Tuesday, August 10, 2004 Posted: 10:35 AM EDT (1435 GMT)
TOKYO (AP) -- Five years ago Japanese women's rights advocates won their battle to legalize the birth control pill. Now they are waging an even tougher fight -- getting women to use it.
"I don't know anyone who is on the pill among my friends, and we don't really talk about it," said Junko Okihiro, 24, a software company engineer.
Okihiro and her friends are the vast majority in Japan.
About 370,000 Japanese women use the pill, according to estimates, only 1.3 percent of the 28 million Japanese females between 15 and 49 years old, compared with 15.6 percent in the United States, according to the United Nations.
The failure to establish the pill's usage since it was legalized in June 1999 -- four decades after it became available in the West -- surprises its advocates, who stress that it is safe and more effective than the alternatives.
"The idea that contraception is a women's responsibility isn't widespread in Japan," said Kunio Kitamura, a gynecologist and director of the Tokyo-based Japan Family Planning Association.
The pill appears to turn off many women here.
Close to 70 percent of the women who responded to a poll by Japan's Health Ministry three years after the pill was legalized said they would never use the pill. Only about 20 percent said they would be willing to try it.
Experts say part of the reason is that, the pill is a prescription drug and therefore can't be advertised. They say other factors are simple conservatism, vague concerns about possible side effects and an unwillingness to enter into a daily pill-taking regime.
Yuriko Marumoto, a Tokyo gynecologist, said the level of understanding regarding the pill remains too low, but is improving. She also said the social stigma and misconceptions, such as that the pill causes weight gain or infertility, are gradually fading.
"The number of women who decide to go on the pill has been growing," she said. "Good reviews of the drug are spreading by word of mouth, because most pill users like it once they experience it."
Most women, however, still appear to be content with other contraceptives. Condoms account for about 80 percent of the birth control market; the rhythm method and spermicidal jelly are the next most popular means.

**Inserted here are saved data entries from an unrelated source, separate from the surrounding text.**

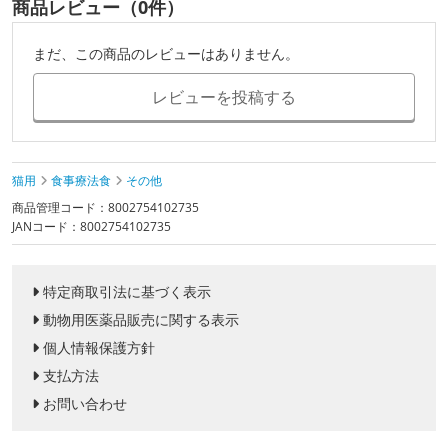
商品レビュー（0件）
まだ、この商品のレビューはありません。
レビューを投稿する
猫用
食事療法食
その他
商品管理コード：8002754102735
JANコード：8002754102735
特定商取引法に基づく表示
動物用医薬品販売に関する表示
個人情報保護方針
支払方法
お問い合わせ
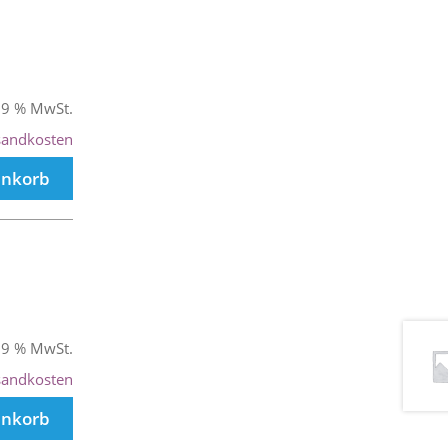
 19 % MwSt.
sandkosten
enkorb
 19 % MwSt.
sandkosten
enkorb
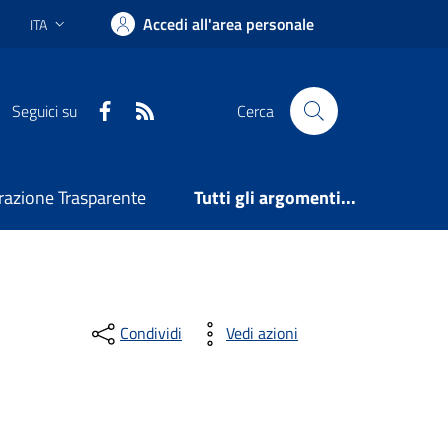
Accedi all'area personale
ITA
Lingua attiva:
Facebook
RSS
Seguici su
Cerca
azione Trasparente
Tutti gli argomenti...
Condividi
Vedi azioni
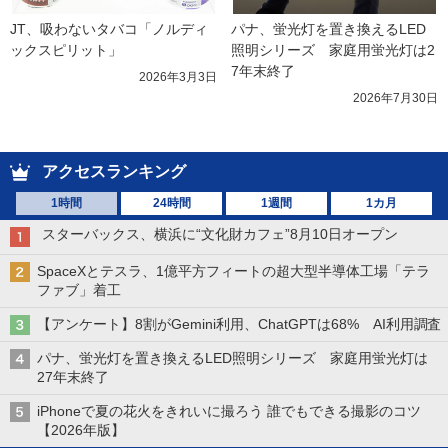
JT、吸わないタバコ「ノルディ
パナ、蛍光灯を置き換えるLED
ックスピリット」
照明シリーズ　家庭用蛍光灯は2
7年末終了
2026年3月3日
2026年7月30日
アクセスランキング
1時間
24時間
1週間
1カ月
スターバックス、横浜に“文化財カフェ”8月10日オープン
SpaceXとテスラ、1億平方フィートの超大型半導体工場「テラ
ファブ」着工
【アンケート】8割がGemini利用、ChatGPTは68% AI利用調査
パナ、蛍光灯を置き換えるLED照明シリーズ 家庭用蛍光灯は
27年末終了
iPhoneで夏の花火をきれいに撮ろう 誰でもできる撮影のコツ
【2026年版】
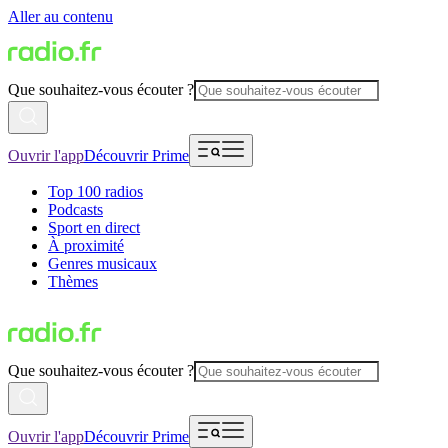
Aller au contenu
Que souhaitez-vous écouter ?
Ouvrir l'app
Découvrir Prime
Top 100 radios
Podcasts
Sport en direct
À proximité
Genres musicaux
Thèmes
Que souhaitez-vous écouter ?
Ouvrir l'app
Découvrir Prime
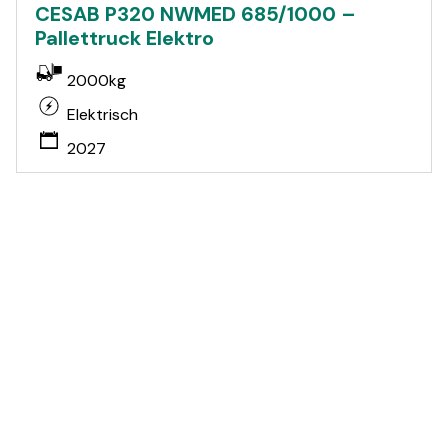
CESAB P320 NWMED 685/1000 –
Pallettruck Elektro
2000kg
Elektrisch
2027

Not all experts see a problem.
Teenage pregnancies are relatively low, and abortions have been steadily decreasing -- from 460,000 in 1990 to 330,000 in 2002, according to Kaori Ichikawa, a spokeswoman at the Maternal and Child Health division of the Ministry of Health, Labor and Welfare.
"Women are now able to assert their rights to men to a considerable degree, like asking men to use condoms," she said.

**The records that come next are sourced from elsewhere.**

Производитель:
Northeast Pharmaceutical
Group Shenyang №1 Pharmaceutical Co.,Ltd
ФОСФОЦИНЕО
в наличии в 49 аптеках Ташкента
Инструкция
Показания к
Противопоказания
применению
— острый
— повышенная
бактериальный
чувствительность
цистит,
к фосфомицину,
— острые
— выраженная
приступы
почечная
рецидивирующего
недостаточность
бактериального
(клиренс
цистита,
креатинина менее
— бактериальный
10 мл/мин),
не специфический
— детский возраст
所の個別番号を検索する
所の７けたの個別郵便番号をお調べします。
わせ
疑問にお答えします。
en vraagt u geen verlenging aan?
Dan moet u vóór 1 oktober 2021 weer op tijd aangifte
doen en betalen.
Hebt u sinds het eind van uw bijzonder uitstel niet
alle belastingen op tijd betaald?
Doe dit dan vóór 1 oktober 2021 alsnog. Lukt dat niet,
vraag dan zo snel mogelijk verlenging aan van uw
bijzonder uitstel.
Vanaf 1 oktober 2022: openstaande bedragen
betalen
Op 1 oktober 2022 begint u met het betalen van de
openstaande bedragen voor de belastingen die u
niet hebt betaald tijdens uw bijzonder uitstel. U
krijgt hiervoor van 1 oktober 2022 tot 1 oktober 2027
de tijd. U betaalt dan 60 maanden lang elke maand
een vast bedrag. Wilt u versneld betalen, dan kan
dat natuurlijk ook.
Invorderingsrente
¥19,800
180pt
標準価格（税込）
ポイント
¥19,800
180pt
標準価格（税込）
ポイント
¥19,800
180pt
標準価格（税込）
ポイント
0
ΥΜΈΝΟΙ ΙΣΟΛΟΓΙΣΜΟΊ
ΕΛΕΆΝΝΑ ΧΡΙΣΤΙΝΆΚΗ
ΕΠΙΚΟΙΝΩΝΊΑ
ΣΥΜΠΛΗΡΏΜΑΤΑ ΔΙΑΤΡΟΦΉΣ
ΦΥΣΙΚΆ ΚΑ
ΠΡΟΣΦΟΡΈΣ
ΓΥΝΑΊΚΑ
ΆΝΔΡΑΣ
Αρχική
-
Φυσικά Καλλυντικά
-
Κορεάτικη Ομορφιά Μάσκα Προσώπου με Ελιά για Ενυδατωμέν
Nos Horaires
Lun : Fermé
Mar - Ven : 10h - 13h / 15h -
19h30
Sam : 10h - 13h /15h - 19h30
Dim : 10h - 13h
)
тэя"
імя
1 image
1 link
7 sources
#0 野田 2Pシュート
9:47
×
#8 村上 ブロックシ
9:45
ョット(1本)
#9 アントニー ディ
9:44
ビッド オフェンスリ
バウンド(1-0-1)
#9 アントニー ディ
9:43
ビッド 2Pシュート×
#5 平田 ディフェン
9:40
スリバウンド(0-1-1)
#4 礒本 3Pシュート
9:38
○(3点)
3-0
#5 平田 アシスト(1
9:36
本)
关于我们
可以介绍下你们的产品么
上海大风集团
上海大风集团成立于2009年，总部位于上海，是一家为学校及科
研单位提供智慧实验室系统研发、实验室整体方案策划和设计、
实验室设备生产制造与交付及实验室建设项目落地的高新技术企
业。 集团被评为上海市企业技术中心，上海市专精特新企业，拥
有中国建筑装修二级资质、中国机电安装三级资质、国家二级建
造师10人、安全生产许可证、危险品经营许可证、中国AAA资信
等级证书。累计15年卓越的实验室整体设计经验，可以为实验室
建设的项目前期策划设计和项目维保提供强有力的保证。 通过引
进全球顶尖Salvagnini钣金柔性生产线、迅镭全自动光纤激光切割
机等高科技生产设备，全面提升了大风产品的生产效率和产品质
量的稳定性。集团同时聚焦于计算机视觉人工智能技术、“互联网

The prevalence of condom use also helps keep down the spread of sexually transmitted diseases, particularly AIDS, experts say.
"If more people start to go on the pill in Japan, we will definitely have more HIV-positive patients," said Takuya Togawa, of the disease control division of the Health Ministry. "With the number of the pill users in Japan still low, we are not urgently worried about the outbreak of HIV. We don't regard HIV as something like SARS or bird flu that demands our immediate attention."
Contraception awareness programs have also been put on a back burner as the government -- facing increasing fiscal difficulties with a rapidly aging society -- tries to persuade couples to have more babies. On average, women here have fewer than two children, meaning Japan's population -- and pool of taxpayers -- is shrinking.
For Okihiro, who is single, the pill just doesn't make much sense.
"I don't have a steady partner, so I don't need to be on the pill," she explains. "Besides, the pill can't protect me from sexually transmitted diseases, right?"